Functions in reals such that inequality holds

[maximus101]

for which f: $$R$$ $$\rightarrow$$ $$R$$ such that
$$\forall$$ $$x,y$$$$\in$$ $$R$$

does

| $$f(y)$$ - $$f(x)$$ | $$\mid$$ $$\leq$$ $$(y-x)^2$$

hold

 

[Buri]

Which inequality?

 

[maximus101]

sorry just fixed it

 

[maximus101]

so I did the following:

$$\dfrac{|f(y) - f(x)|}{|y-x|}\leqslant |y-x|$$

was obtained by $$(y-x)^2$$=$$|y-x||y-x|$$ and dividing both sides by $$|y-x|$$.


then trying to use the fact that

$$\displaystyle\lim_{y\to x}\frac{f(y)-f(x)}{y-x}$$ is the derivative at x

but not sure what's next how to combine the two?

 

[Buri]

Is the function differentiable? If it isn't you can't use the limit thing. But if it is, apply the limit to both sides. You should then get something very familiar and be able to deduce what kind of function f must be.

 

[Buri]

Okay, if f isn't differentiable, here's a hint. Divide the interval from [x,y] into n equal sub intervals. See if you can get anything from that.

 

[Yuqing]

Wouldn't this statement
$$\dfrac{|f(y) - f(x)|}{|y-x|}\leqslant |y-x|$$
automatically imply the function is differentiable?

 

[JG89]

Wouldn't this statement
$$\dfrac{|f(y) - f(x)|}{|y-x|}\leqslant |y-x|$$
automatically imply the function is differentiable?

Yes. Using the squeeze theorem you can see that the derivative is actually 0 everywhere, implying the only functions satisfying the inequality are constant functions.

 

[TylerH]

Am I missing something? I don't see any derivatives anywhere, just the difference quotient.

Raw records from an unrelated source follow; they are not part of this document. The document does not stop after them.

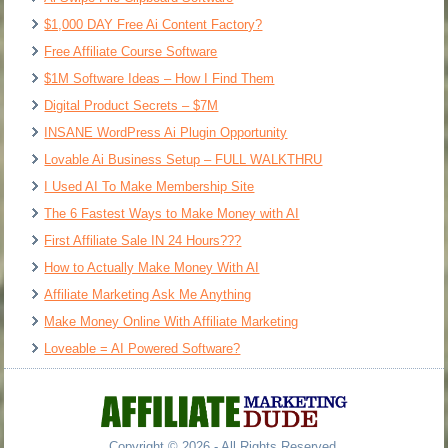
$1,000 DAY Free Ai Content Factory?
Free Affiliate Course Software
$1M Software Ideas – How I Find Them
Digital Product Secrets – $7M
INSANE WordPress Ai Plugin Opportunity
Lovable Ai Business Setup – FULL WALKTHRU
I Used AI To Make Membership Site
The 6 Fastest Ways to Make Money with AI
First Affiliate Sale IN 24 Hours???
How to Actually Make Money With AI
Affiliate Marketing Ask Me Anything
Make Money Online With Affiliate Marketing
Loveable = AI Powered Software?
Copyright © 2026 - All Rights Reserved.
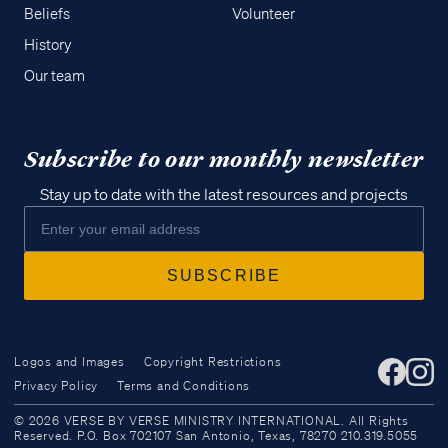
Beliefs
Volunteer
History
Our team
Subscribe to our monthly newsletter
Stay up to date with the latest resources and projects
Logos and Images
Copyright Restrictions
Privacy Policy
Terms and Conditions
Access all of our teaching materials
© 2026 VERSE BY VERSE MINISTRY INTERNATIONAL. All Rights
through our smartphone apps
Reserved. P.O. Box 702107 San Antonio, Texas, 78270 210.319.5055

If you indented for it to be the difference quotient, then a counter example would be $$r \mapsto r^3$$. For all |x-y| >= 1, $$\left| x^3 - y^3 \right| > \left( x - y \right)^2$$

 

[JG89]

Assume there exists a function f satisfying $$0 \le |f(y) - f(x)| \le (y-x)^2 = |y-x|^2$$ for any y, x in the domain of f. This implies that $$0 \ le \frac{|f(y) - f(x)|}{|y-x|} \le |y-x|$$.

Let y approach x. By the squeeze theorem, we see that the limit exists, is equal to 0, and is in fact the derivative of f evaluated at x. So f'(x) = 0 for all x in its domain, which means that f must be a constant function.